De nouvelles exigences de durabilité environnementale font leur apparition sous l’effet de l’élargissement de l’approche des systèmes alimentaires…
La PAC représente environ un tiers du budget de l’UE et devrait permettre aux systèmes alimentaires d’atteindre des objectifs plus généraux dépassant la seule portée du secteur agricole. Le secteur agroalimentaire de l’UE assure la sécurité alimentaire de la population européenne, tout en contribuant à celle de la population mondiale. Parallèlement, le secteur occupe une place stratégique au regard de l’objectif de transition verte de l’UE en raison de son impact sur l’environnement et de son incidence sur les ressources. L’opinion publique attend des systèmes alimentaires de l’UE qu’ils relèvent le triple défi consistant à fournir une nourriture saine, sûre et nutritive, à assurer la subsistance des producteurs et autres acteurs de la chaîne alimentaire, et à améliorer la durabilité environnementale (en préservant les sols, l’eau et la biodiversité, ainsi qu’en réduisant les émissions de gaz à effet de serre).

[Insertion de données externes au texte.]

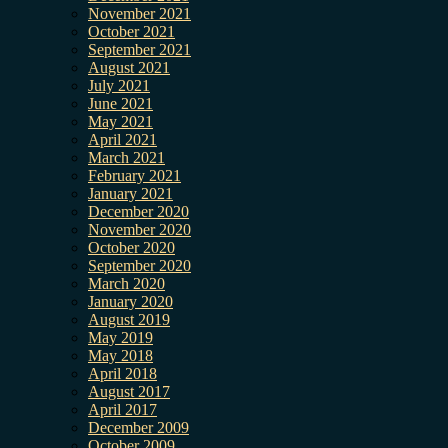
November 2021
October 2021
September 2021
August 2021
July 2021
June 2021
May 2021
April 2021
March 2021
February 2021
January 2021
December 2020
November 2020
October 2020
September 2020
March 2020
January 2020
August 2019
May 2019
May 2018
April 2018
August 2017
April 2017
December 2009
October 2009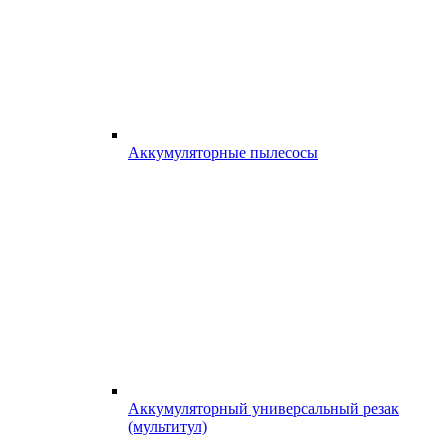
Аккумуляторные пылесосы
Аккумуляторный универсальный резак
(мультитул)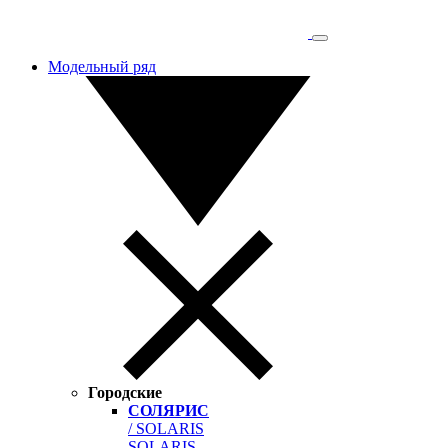
Модельный ряд
Городские
СОЛЯРИС
/ SOLARIS
SOLARIS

Avec son élargissement, l’Union européenne est devenue un groupe de pays hétérogènes présentant des niveaux de développement économique, des types d’affectation des terres et des modes de production agricole différents. L’UE a également renforcé sa position de leader du commerce mondial de produits agroalimentaires, se hissant au premier rang des exportateurs et devenant l’un des plus gros importateurs de la planète, les produits précités représentant 9.3 % du total de ses exportations et 6.8 % du total de ses importations.
La compétitivité de l’Union européenne sur les marchés alimentaires mondiaux tient dans une large mesure à la croissance de la productivité de l’agriculture. Pendant longtemps, les gains de productivité ont été obtenus grâce à l’intensification des activités agricoles, ce qui a eu des effets très néfastes sur l’environnement tels que l’augmentation des émissions de GES, l’appauvrissement de la biodiversité sur les terres agricoles ainsi que la dégradation de la qualité de l’air et de l’eau. La stratégie « De la ferme à la table » et celle en faveur de la biodiversité font partie du pacte vert pour l’Europe, qui propose une approche visant à réduire l’impact de l’agriculture sur l’environnement et à favoriser la transition vers des systèmes alimentaires plus sains, plus équitables et plus durables.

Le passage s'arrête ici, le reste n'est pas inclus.